_PROBLEM DETAILS_: Although the records include pictures, print only the rest, exactly as written.

_DATA FOR THE TASK_:

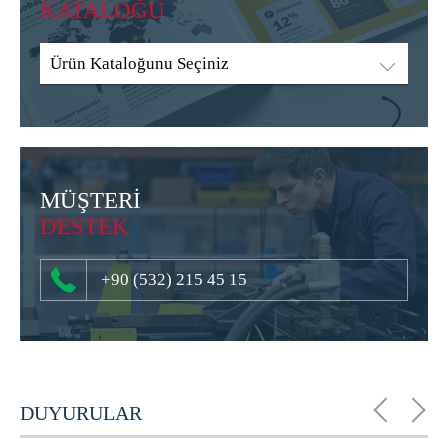
KATALOĞU
Ürün Kataloğunu Seçiniz
MÜŞTERİ
DESTEK
+90 (532) 215 45 15
DUYURULAR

_RESPONSE AREA_:
KATALOĞU
Ürün Kataloğunu Seçiniz
MÜŞTERİ
DESTEK
+90 (532) 215 45 15
DUYURULAR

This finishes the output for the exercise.